TASK TO COMPLETE. Repeat the listing that follows exactly. Pictures are not part of the copy.

----------

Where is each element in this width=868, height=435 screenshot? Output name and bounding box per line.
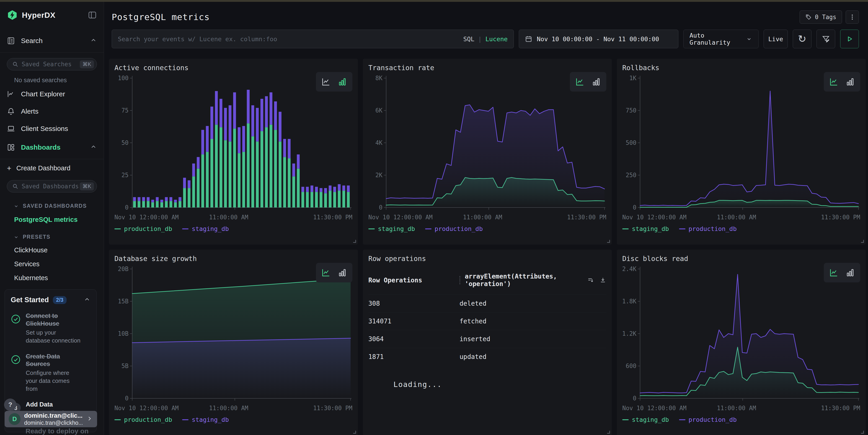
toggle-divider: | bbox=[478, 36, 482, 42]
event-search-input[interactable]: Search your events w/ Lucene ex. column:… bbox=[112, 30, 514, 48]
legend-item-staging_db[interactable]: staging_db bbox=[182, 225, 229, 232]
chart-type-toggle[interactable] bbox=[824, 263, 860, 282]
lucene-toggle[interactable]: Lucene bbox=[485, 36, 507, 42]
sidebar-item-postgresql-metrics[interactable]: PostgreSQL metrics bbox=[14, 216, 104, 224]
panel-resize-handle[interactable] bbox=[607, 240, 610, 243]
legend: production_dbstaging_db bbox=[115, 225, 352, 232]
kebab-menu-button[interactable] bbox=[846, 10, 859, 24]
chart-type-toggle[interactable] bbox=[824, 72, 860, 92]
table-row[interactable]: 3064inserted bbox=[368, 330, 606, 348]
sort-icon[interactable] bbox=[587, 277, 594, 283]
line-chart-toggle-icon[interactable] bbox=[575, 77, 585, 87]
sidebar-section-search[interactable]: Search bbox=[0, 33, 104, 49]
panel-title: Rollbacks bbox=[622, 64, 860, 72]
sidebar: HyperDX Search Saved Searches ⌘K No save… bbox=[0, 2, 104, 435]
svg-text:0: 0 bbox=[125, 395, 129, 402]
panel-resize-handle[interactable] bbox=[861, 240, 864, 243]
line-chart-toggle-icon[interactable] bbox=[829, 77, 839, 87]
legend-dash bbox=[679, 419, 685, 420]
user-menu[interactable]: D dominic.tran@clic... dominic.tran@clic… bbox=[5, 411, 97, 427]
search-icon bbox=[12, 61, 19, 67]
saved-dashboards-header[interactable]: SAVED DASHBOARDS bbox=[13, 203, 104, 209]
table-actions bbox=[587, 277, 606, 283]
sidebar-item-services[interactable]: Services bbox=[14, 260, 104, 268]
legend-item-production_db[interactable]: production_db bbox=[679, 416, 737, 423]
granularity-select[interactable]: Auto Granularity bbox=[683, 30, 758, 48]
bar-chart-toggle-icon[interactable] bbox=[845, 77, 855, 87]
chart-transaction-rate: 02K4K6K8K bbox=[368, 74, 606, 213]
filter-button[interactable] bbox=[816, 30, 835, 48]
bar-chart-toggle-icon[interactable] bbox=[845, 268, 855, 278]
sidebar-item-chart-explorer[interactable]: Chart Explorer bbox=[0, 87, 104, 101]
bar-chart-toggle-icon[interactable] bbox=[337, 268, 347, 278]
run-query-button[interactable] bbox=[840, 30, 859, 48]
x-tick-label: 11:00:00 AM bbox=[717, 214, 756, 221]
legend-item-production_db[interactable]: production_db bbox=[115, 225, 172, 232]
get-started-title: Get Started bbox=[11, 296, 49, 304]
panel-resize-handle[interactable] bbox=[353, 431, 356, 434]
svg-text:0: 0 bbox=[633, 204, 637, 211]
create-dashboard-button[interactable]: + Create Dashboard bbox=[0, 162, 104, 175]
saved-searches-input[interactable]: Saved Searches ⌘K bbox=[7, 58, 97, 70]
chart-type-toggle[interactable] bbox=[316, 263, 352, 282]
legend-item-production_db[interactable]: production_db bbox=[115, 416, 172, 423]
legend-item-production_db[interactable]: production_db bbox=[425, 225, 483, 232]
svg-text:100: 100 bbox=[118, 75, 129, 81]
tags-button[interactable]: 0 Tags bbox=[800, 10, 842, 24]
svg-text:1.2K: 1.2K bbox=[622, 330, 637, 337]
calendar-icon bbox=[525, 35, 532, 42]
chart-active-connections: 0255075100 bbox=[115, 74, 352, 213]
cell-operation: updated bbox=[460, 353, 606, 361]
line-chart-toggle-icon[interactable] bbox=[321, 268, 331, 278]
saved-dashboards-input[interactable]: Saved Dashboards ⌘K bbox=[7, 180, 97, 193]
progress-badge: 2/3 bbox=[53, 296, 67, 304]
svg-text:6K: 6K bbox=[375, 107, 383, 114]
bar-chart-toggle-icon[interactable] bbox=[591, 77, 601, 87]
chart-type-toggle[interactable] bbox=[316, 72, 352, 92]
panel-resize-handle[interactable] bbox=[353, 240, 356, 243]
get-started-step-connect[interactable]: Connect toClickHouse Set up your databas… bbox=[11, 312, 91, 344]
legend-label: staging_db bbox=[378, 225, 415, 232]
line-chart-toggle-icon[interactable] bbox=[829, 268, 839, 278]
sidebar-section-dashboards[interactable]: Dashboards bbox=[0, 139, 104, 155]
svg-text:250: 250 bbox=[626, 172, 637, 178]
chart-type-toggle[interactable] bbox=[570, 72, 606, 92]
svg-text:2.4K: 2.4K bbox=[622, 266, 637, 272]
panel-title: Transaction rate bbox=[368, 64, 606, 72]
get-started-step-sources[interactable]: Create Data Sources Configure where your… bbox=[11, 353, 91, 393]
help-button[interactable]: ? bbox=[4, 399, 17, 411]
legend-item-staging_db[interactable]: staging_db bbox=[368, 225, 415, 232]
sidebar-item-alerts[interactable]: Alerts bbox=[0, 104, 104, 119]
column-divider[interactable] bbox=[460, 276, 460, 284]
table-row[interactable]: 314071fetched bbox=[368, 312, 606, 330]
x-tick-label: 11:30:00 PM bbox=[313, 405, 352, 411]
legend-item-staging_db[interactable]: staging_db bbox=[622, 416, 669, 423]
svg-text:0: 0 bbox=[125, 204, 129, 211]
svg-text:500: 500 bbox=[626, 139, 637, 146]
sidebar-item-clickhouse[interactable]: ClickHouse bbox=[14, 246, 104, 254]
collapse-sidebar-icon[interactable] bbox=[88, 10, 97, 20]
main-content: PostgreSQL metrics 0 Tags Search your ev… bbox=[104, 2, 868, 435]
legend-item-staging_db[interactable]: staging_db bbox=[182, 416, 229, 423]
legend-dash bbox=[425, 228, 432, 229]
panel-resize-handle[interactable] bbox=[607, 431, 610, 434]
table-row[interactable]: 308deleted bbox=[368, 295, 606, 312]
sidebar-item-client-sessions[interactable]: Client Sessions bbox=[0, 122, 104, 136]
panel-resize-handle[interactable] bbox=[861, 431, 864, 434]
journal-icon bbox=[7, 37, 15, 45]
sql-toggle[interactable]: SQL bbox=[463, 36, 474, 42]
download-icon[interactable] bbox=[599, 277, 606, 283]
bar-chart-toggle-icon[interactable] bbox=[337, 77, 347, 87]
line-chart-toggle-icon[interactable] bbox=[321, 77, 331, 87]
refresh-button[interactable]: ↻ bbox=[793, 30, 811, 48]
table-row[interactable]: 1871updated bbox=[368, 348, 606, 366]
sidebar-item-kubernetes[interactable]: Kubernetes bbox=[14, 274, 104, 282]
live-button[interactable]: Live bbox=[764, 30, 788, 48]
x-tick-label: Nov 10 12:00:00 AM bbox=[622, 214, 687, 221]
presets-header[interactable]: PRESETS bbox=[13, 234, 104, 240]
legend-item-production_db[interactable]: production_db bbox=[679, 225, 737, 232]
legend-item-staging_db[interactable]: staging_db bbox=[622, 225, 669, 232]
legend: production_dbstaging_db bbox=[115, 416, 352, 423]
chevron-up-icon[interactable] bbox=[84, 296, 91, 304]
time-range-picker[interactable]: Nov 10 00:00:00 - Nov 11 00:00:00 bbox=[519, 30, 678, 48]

----------

EXERCISE RESPONSE.
Where is each element in this width=868, height=435 screenshot? Output name and bounding box per line.
toggle-divider: | bbox=[478, 36, 482, 42]
event-search-input[interactable]: Search your events w/ Lucene ex. column:… bbox=[112, 30, 514, 48]
legend-item-staging_db[interactable]: staging_db bbox=[182, 225, 229, 232]
chart-type-toggle[interactable] bbox=[824, 263, 860, 282]
lucene-toggle[interactable]: Lucene bbox=[485, 36, 507, 42]
sidebar-item-postgresql-metrics[interactable]: PostgreSQL metrics bbox=[14, 216, 104, 224]
panel-resize-handle[interactable] bbox=[607, 240, 610, 243]
legend: production_dbstaging_db bbox=[115, 225, 352, 232]
kebab-menu-button[interactable] bbox=[846, 10, 859, 24]
chart-type-toggle[interactable] bbox=[824, 72, 860, 92]
table-row[interactable]: 3064inserted bbox=[368, 330, 606, 348]
sort-icon[interactable] bbox=[587, 277, 594, 283]
line-chart-toggle-icon[interactable] bbox=[575, 77, 585, 87]
sidebar-section-search[interactable]: Search bbox=[0, 33, 104, 49]
panel-title: Rollbacks bbox=[622, 64, 860, 72]
sidebar: HyperDX Search Saved Searches ⌘K No save… bbox=[0, 2, 104, 435]
svg-text:0: 0 bbox=[125, 395, 129, 402]
panel-resize-handle[interactable] bbox=[861, 240, 864, 243]
line-chart-toggle-icon[interactable] bbox=[829, 77, 839, 87]
legend-dash bbox=[679, 419, 685, 420]
user-menu[interactable]: D dominic.tran@clic... dominic.tran@clic… bbox=[5, 411, 97, 427]
search-icon bbox=[12, 61, 19, 67]
saved-dashboards-header[interactable]: SAVED DASHBOARDS bbox=[13, 203, 104, 209]
table-actions bbox=[587, 277, 606, 283]
sidebar-item-services[interactable]: Services bbox=[14, 260, 104, 268]
legend-item-production_db[interactable]: production_db bbox=[679, 416, 737, 423]
granularity-select[interactable]: Auto Granularity bbox=[683, 30, 758, 48]
bar-chart-toggle-icon[interactable] bbox=[845, 77, 855, 87]
chart-transaction-rate: 02K4K6K8K bbox=[368, 74, 606, 213]
filter-button[interactable] bbox=[816, 30, 835, 48]
bar-chart-toggle-icon[interactable] bbox=[845, 268, 855, 278]
sidebar-item-chart-explorer[interactable]: Chart Explorer bbox=[0, 87, 104, 101]
bar-chart-toggle-icon[interactable] bbox=[337, 268, 347, 278]
run-query-button[interactable] bbox=[840, 30, 859, 48]
x-tick-label: 11:00:00 AM bbox=[717, 214, 756, 221]
legend-item-production_db[interactable]: production_db bbox=[115, 225, 172, 232]
get-started-title: Get Started bbox=[11, 296, 49, 304]
panel-resize-handle[interactable] bbox=[353, 431, 356, 434]
svg-text:0: 0 bbox=[633, 204, 637, 211]
create-dashboard-button[interactable]: + Create Dashboard bbox=[0, 162, 104, 175]
saved-searches-input[interactable]: Saved Searches ⌘K bbox=[7, 58, 97, 70]
chart-type-toggle[interactable] bbox=[316, 263, 352, 282]
legend-item-production_db[interactable]: production_db bbox=[115, 416, 172, 423]
legend-item-production_db[interactable]: production_db bbox=[425, 225, 483, 232]
svg-text:100: 100 bbox=[118, 75, 129, 81]
tags-button[interactable]: 0 Tags bbox=[800, 10, 842, 24]
svg-text:1.2K: 1.2K bbox=[622, 330, 637, 337]
calendar-icon bbox=[525, 35, 532, 42]
chart-active-connections: 0255075100 bbox=[115, 74, 352, 213]
cell-operation: updated bbox=[460, 353, 606, 361]
line-chart-toggle-icon[interactable] bbox=[321, 268, 331, 278]
saved-dashboards-input[interactable]: Saved Dashboards ⌘K bbox=[7, 180, 97, 193]
progress-badge: 2/3 bbox=[53, 296, 67, 304]
svg-text:6K: 6K bbox=[375, 107, 383, 114]
bar-chart-toggle-icon[interactable] bbox=[591, 77, 601, 87]
chart-type-toggle[interactable] bbox=[316, 72, 352, 92]
panel-resize-handle[interactable] bbox=[353, 240, 356, 243]
get-started-step-connect[interactable]: Connect toClickHouse Set up your databas… bbox=[11, 312, 91, 344]
legend-label: staging_db bbox=[378, 225, 415, 232]
line-chart-toggle-icon[interactable] bbox=[829, 268, 839, 278]
sidebar-section-dashboards[interactable]: Dashboards bbox=[0, 139, 104, 155]
svg-text:250: 250 bbox=[626, 172, 637, 178]
chart-type-toggle[interactable] bbox=[570, 72, 606, 92]
svg-text:2.4K: 2.4K bbox=[622, 266, 637, 272]
panel-title: Transaction rate bbox=[368, 64, 606, 72]
get-started-step-sources[interactable]: Create Data Sources Configure where your… bbox=[11, 353, 91, 393]
help-button[interactable]: ? bbox=[4, 399, 17, 411]
legend-item-staging_db[interactable]: staging_db bbox=[368, 225, 415, 232]
sidebar-item-alerts[interactable]: Alerts bbox=[0, 104, 104, 119]
column-divider[interactable] bbox=[460, 276, 460, 284]
table-row[interactable]: 314071fetched bbox=[368, 312, 606, 330]
x-tick-label: 11:30:00 PM bbox=[313, 405, 352, 411]
legend-item-staging_db[interactable]: staging_db bbox=[622, 416, 669, 423]
svg-text:0: 0 bbox=[125, 204, 129, 211]
svg-text:500: 500 bbox=[626, 139, 637, 146]
sidebar-item-clickhouse[interactable]: ClickHouse bbox=[14, 246, 104, 254]
collapse-sidebar-icon[interactable] bbox=[88, 10, 97, 20]
main-content: PostgreSQL metrics 0 Tags Search your ev… bbox=[104, 2, 868, 435]
legend-item-staging_db[interactable]: staging_db bbox=[182, 416, 229, 423]
legend-dash bbox=[425, 228, 432, 229]
panel-resize-handle[interactable] bbox=[607, 431, 610, 434]
table-row[interactable]: 308deleted bbox=[368, 295, 606, 312]
sidebar-item-client-sessions[interactable]: Client Sessions bbox=[0, 122, 104, 136]
panel-resize-handle[interactable] bbox=[861, 431, 864, 434]
journal-icon bbox=[7, 37, 15, 45]
sql-toggle[interactable]: SQL bbox=[463, 36, 474, 42]
download-icon[interactable] bbox=[599, 277, 606, 283]
bar-chart-toggle-icon[interactable] bbox=[337, 77, 347, 87]
line-chart-toggle-icon[interactable] bbox=[321, 77, 331, 87]
refresh-button[interactable]: ↻ bbox=[793, 30, 811, 48]
table-row[interactable]: 1871updated bbox=[368, 348, 606, 366]
sidebar-item-kubernetes[interactable]: Kubernetes bbox=[14, 274, 104, 282]
live-button[interactable]: Live bbox=[764, 30, 788, 48]
x-tick-label: Nov 10 12:00:00 AM bbox=[622, 214, 687, 221]
presets-header[interactable]: PRESETS bbox=[13, 234, 104, 240]
legend-item-production_db[interactable]: production_db bbox=[679, 225, 737, 232]
legend-item-staging_db[interactable]: staging_db bbox=[622, 225, 669, 232]
legend: production_dbstaging_db bbox=[115, 416, 352, 423]
chevron-up-icon[interactable] bbox=[84, 296, 91, 304]
time-range-picker[interactable]: Nov 10 00:00:00 - Nov 11 00:00:00 bbox=[519, 30, 678, 48]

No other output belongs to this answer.